__TASK PROMPT__: Leave out the images and set down the records below exactly.

************

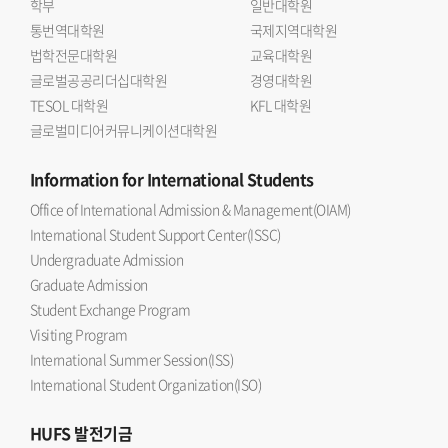
학부
일반대학원
통번역대학원
국제지역대학원
법학전문대학원
교육대학원
글로벌공공리더십대학원
경영대학원
TESOL 대학원
KFL 대학원
글로벌미디어커뮤니케이션대학원
Information
for International Students
Office of International Admission & Management(OIAM)
International Student Support Center(ISSC)
Undergraduate Admission
Graduate Admission
Student Exchange Program
Visiting Program
International Summer Session(ISS)
International Student Organization(ISO)
HUFS
발전기금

************

__FINISHED TASK__:
학부
일반대학원
통번역대학원
국제지역대학원
법학전문대학원
교육대학원
글로벌공공리더십대학원
경영대학원
TESOL 대학원
KFL 대학원
글로벌미디어커뮤니케이션대학원
Information
for International Students
Office of International Admission & Management(OIAM)
International Student Support Center(ISSC)
Undergraduate Admission
Graduate Admission
Student Exchange Program
Visiting Program
International Summer Session(ISS)
International Student Organization(ISO)
HUFS
발전기금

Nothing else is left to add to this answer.